While some so-called free marketers were lauding the Fed’s bailout of Bear Stearns as a necessary rescue of a banking institution that was too connected with the rest of the financial system to be allowed to fail, government should not protect Wall Street firms from the inherent risks of investing.
As a result of the deal, American taxpayers could be on the hook for billions of dollars in troubled mortgage assets so that Bear Stearns can avert bankruptcy.
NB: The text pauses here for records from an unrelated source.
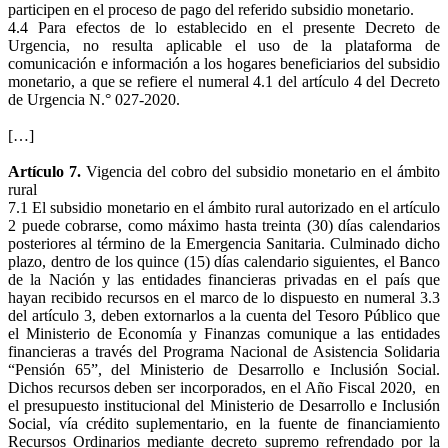
participen en el proceso de pago del referido subsidio monetario.
4.4 Para efectos de lo establecido en el presente Decreto de
Urgencia, no resulta aplicable el uso de la plataforma de
comunicación e información a los hogares beneficiarios del subsidio
monetario, a que se refiere el numeral 4.1 del artículo 4 del Decreto
de Urgencia N.° 027-2020.
[…]
Artículo 7.
Vigencia del cobro del subsidio monetario en el ámbito
rural
7.1 El subsidio monetario en el ámbito rural autorizado en el artículo
2 puede cobrarse, como máximo hasta treinta (30) días calendarios
posteriores al término de la Emergencia Sanitaria. Culminado dicho
plazo, dentro de los quince (15) días calendario siguientes, el Banco
de la Nación y las entidades financieras privadas en el país que
hayan recibido recursos en el marco de lo dispuesto en numeral 3.3
del artículo 3, deben extornarlos a la cuenta del Tesoro Público que
el Ministerio de Economía y Finanzas comunique a las entidades
financieras a través del Programa Nacional de Asistencia Solidaria
“Pensión 65”, del Ministerio de Desarrollo e Inclusión Social.
Dichos recursos deben ser incorporados, en el Año Fiscal 2020, en
el presupuesto institucional del Ministerio de Desarrollo e Inclusión
Social, vía crédito suplementario, en la fuente de financiamiento
Recursos Ordinarios mediante decreto supremo refrendado por la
J.P. Morgan Chase is the main beneficiary of the Fed’s corporate welfare. If Bear Stearns’s shareholders approve the deal, J.P. Morgan will have purchased the bank for $2 per share in stock, even though shares closed at $30 just last Friday — a bargain given that the Fed will absorb the risk.
No wonder J.P. Morgan shares jumped more than 10 percent yesterday, even though traditionally when acquisitions are announced the stock of the purchaser declines because its shares are being diluted.
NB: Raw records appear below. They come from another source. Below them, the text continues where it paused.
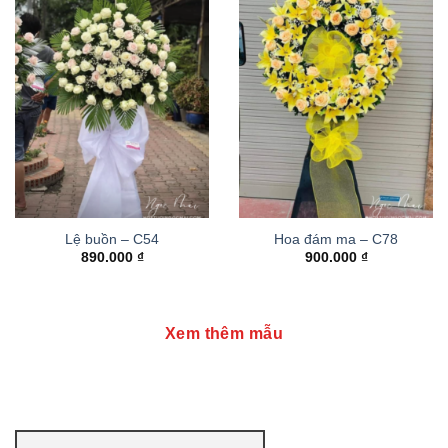
Lệ buồn – C54
Hoa đám ma – C78
890.000
₫
900.000
₫
Xem thêm mẫu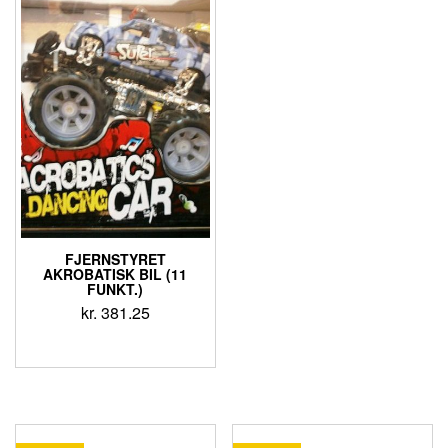
FJERNSTYRET
AKROBATISK BIL (11
FUNKT.)
kr.
381.25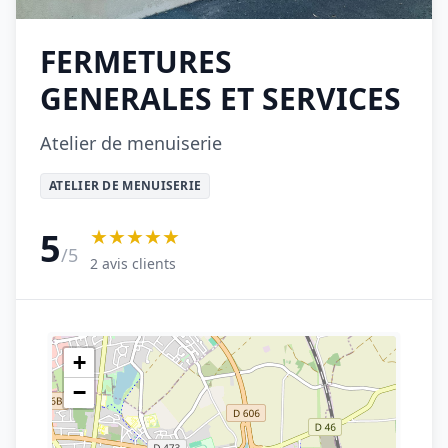
FERMETURES
GENERALES ET SERVICES
Atelier de menuiserie
ATELIER DE MENUISERIE
★★★★★
5
/5
2 avis clients
+
−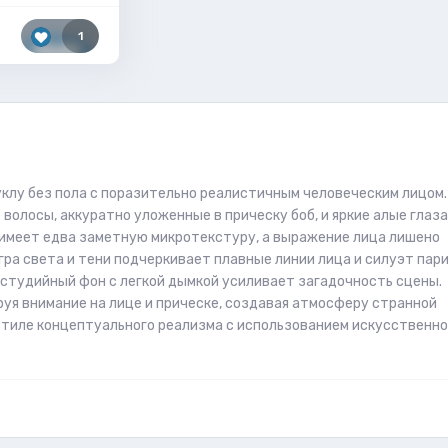
1
лу без пола с поразительно реалистичным человеческим лицом.
волосы, аккуратно уложенные в прическу боб, и яркие алые глаза
 имеет едва заметную микротекстуру, а выражение лица лишено
ра света и тени подчеркивает плавные линии лица и силуэт пари
студийный фон с легкой дымкой усиливает загадочность сцены.
уя внимание на лице и прическе, создавая атмосферу странной
стиле концептуального реализма с использованием искусственно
ON TOP OF BAILING OUT Bear Stearns, the Fed cut a key interest rate (more rate cuts could come today), and extended lower borrowing rates to securities dealers for the first time since the 1930s. Taken together, all of the actions represent the Fed’s attempt to shield the market from the consequences of costly mistakes for which it should bear responsibility.
Such a policy is potentially dangerous. In the 1990s and into this decade, the Japanese economy stagnated in the wake of the bursting of the nation’s real estate bubble. Part of the problem in that crisis was that the government would not allow big banks to fail, and thus inadvertently caused them to make riskier loans.
The Fed’s actions will also give advocates of big government another argument to use against free marketers. If taxpayers end up footing the bill when Wall Street banks get into trouble, they will ask, why shouldn’t the government be able to impose more regulations on them preemptively?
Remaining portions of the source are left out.